START DATA TO USE
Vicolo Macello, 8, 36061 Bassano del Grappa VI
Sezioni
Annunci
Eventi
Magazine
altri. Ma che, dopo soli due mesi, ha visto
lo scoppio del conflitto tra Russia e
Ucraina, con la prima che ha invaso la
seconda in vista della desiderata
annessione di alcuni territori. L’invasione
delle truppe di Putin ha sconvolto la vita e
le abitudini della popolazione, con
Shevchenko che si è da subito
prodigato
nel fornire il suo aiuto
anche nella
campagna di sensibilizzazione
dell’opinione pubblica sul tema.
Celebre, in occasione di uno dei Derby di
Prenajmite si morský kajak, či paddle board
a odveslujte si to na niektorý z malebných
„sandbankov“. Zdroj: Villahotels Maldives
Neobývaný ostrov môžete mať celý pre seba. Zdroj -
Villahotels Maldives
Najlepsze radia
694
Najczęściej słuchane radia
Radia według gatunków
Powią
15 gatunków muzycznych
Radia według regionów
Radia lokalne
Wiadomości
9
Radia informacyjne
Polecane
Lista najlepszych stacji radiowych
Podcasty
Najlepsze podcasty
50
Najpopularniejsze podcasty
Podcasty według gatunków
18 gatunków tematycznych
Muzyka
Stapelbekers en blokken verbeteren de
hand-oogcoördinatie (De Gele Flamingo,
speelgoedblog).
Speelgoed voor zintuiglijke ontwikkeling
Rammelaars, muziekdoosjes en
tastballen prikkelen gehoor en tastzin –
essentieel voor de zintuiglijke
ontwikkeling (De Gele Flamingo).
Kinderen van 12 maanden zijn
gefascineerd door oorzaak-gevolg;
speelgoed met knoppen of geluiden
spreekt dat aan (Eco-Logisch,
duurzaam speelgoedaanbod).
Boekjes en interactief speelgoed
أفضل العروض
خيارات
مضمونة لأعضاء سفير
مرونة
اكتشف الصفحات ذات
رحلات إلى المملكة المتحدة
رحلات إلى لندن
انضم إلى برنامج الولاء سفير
END DATA TO USE
**WORK TO BE COMPLETED**
After locating the line that contains "ontwikkeling (De Gele Flamingo).", print that line and every one after it through the last line of the listing, exactly.

**ANSWER TO THIS EXERCISE**
ontwikkeling (De Gele Flamingo).
Kinderen van 12 maanden zijn
gefascineerd door oorzaak-gevolg;
speelgoed met knoppen of geluiden
spreekt dat aan (Eco-Logisch,
duurzaam speelgoedaanbod).
Boekjes en interactief speelgoed
أفضل العروض
خيارات
مضمونة لأعضاء سفير
مرونة
اكتشف الصفحات ذات
رحلات إلى المملكة المتحدة
رحلات إلى لندن
انضم إلى برنامج الولاء سفير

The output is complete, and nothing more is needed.